- **WHAT YOU HAVE TO DO**:
Your answer must be an exact copy of the data below, minus any pictures.

++++ SOURCE INFORMATION ++++

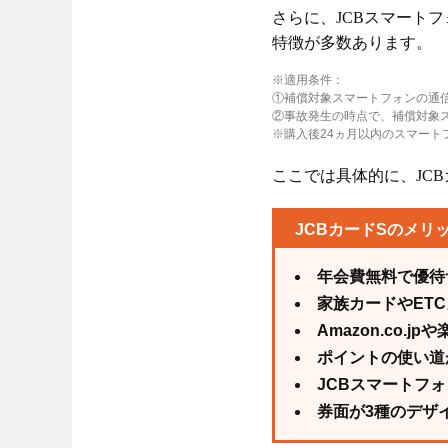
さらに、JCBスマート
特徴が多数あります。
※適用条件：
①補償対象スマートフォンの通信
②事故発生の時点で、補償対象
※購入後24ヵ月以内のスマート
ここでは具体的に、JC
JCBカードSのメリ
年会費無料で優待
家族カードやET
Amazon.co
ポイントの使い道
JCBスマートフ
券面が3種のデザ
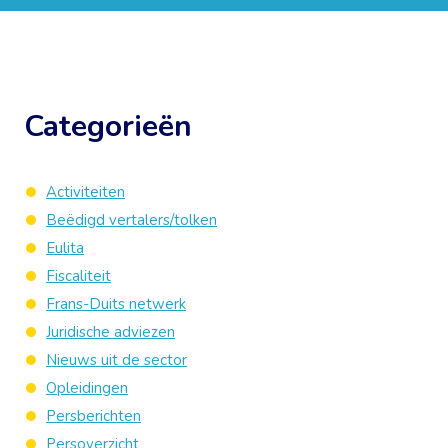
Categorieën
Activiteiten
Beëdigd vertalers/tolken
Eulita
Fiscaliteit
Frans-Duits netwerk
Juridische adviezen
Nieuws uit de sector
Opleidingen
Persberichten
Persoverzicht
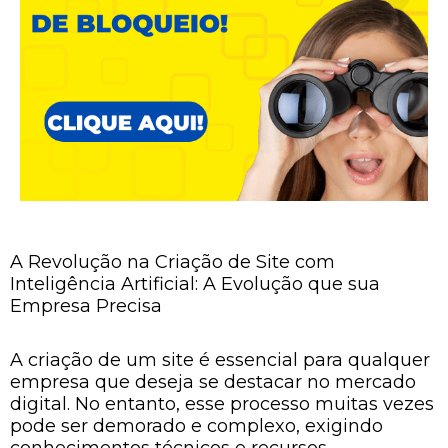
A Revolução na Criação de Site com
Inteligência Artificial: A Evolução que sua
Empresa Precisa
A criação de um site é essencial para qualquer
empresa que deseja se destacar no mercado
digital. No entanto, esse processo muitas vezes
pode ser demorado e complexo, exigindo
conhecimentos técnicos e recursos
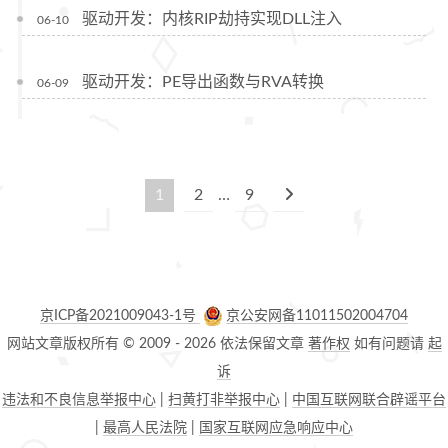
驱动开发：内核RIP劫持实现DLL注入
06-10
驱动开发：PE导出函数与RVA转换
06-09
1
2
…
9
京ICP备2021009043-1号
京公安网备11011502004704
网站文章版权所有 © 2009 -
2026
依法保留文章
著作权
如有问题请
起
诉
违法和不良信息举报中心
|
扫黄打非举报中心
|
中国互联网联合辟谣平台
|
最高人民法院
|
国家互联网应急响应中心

++++

- **REPLY**:
さらに、JCBスマート
特徴が多数あります。
※適用条件：
①補償対象スマートフォンの通信
②事故発生の時点で、補償対象
※購入後24ヵ月以内のスマート
ここでは具体的に、JC
JCBカードSのメリ
年会費無料で優待
家族カードやET
Amazon.co
ポイントの使い道
JCBスマートフ
券面が3種のデザ
Categorieën
Activiteiten
Beëdigd vertalers/tolken
Eulita
Fiscaliteit
Frans-Duits netwerk
Juridische adviezen
Nieuws uit de sector
Opleidingen
Persberichten
Persoverzicht
A Revolução na Criação de Site com
Inteligência Artificial: A Evolução que sua
Empresa Precisa
A criação de um site é essencial para qualquer
empresa que deseja se destacar no mercado
digital. No entanto, esse processo muitas vezes
pode ser demorado e complexo, exigindo
conhecimentos técnicos e recursos
驱动开发：内核RIP劫持实现DLL注入
06-10
驱动开发：PE导出函数与RVA转换
06-09
1
2
…
9
京ICP备2021009043-1号
京公安网备11011502004704
网站文章版权所有 © 2009 -
2026
依法保留文章
著作权
如有问题请
起
诉
违法和不良信息举报中心
|
扫黄打非举报中心
|
中国互联网联合辟谣平台
|
最高人民法院
|
国家互联网应急响应中心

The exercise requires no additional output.